Archive for January 2nd, 2020

Service of Will Your Pooch–or Parrot–Pass the Scrutiny of a Co-Op Board?

Thursday, January 2nd, 2020

Photo: facebook.com

Decades ago I experienced a light version of Katherine Clarke’s story “So Your Dog Can Roll Over. Can It Pass a Co-op Board Interview?”  A co-op board member interviewed a tenant in our rental apartment to learn about Prunella, a mixed breed almost dachshund, before giving us the final approval for our apartment purchase. Our neighbor was insulted when that’s all they wanted to know–nothing about us. Prunella hardly ever barked. After she died, we adopted Cassie who did nothing but express her displeasure in an operatic voice when we weren’t home. So much for that.

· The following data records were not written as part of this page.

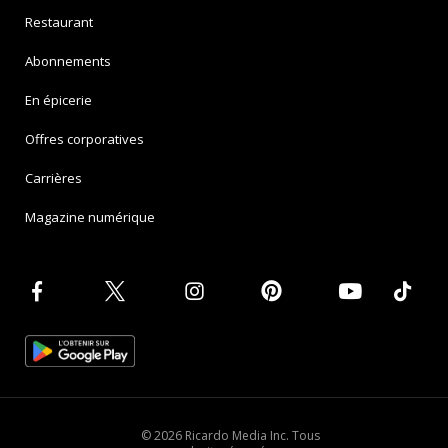
Restaurant
Abonnements
En épicerie
Offres corporatives
Carrières
Magazine numérique
© 2026 Ricardo Media Inc. Tous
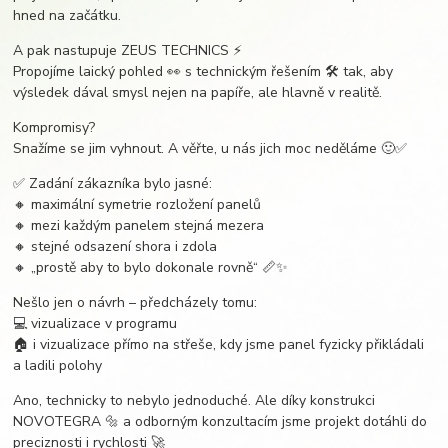
hned na začátku.
A pak nastupuje ZEUS TECHNICS ⚡️
Propojíme laický pohled 👀 s technickým řešením 🛠️ tak, aby
výsledek dával smysl nejen na papíře, ale hlavně v realitě.
Kompromisy?
Snažíme se jim vyhnout. A věřte, u nás jich moc neděláme 🙂✅
✅ Zadání zákazníka bylo jasné:
🔸 maximální symetrie rozložení panelů
🔸 mezi každým panelem stejná mezera
🔸 stejné odsazení shora i zdola
🔸 „prostě aby to bylo dokonale rovně“ 📏✨
Nešlo jen o návrh – předcházely tomu:
💻 vizualizace v programu
🏠 i vizualizace přímo na střeše, kdy jsme panel fyzicky přikládali
a ladili polohy
Ano, technicky to nebylo jednoduché. Ale díky konstrukci
NOVOTEGRA 🔩 a odborným konzultacím jsme projekt dotáhli do
preciznosti i rychlosti 🚀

Clarke reported: “Boards have reason to be selective as incidents like dog bites can open them up to legal liability. In some cases, boards are demanding headshots, résumés and even recommendation letters specifically for pets to protect themselves.”

Photo: dogbreedplus.com

She described pet owners who dressed them to the nines, brought them to a dog shrink to figure out the right balance of xanax and zoloft so they didn’t appear totally zonked, put one in a baby carriage because it had recently pulled a tendon and hid turkey in her pocket so the dog would stay in her lap. One couple buying a pied-a-terre drove 13 hours with two pets and spent the night at a pet-friendly hotel in NYC for a few minute review. Another prospective tenant borrowed her friend’s older, calmer poodle as hers had a tendency to act nut-so in front of strangers. She’s in and nobody has noticed the switch.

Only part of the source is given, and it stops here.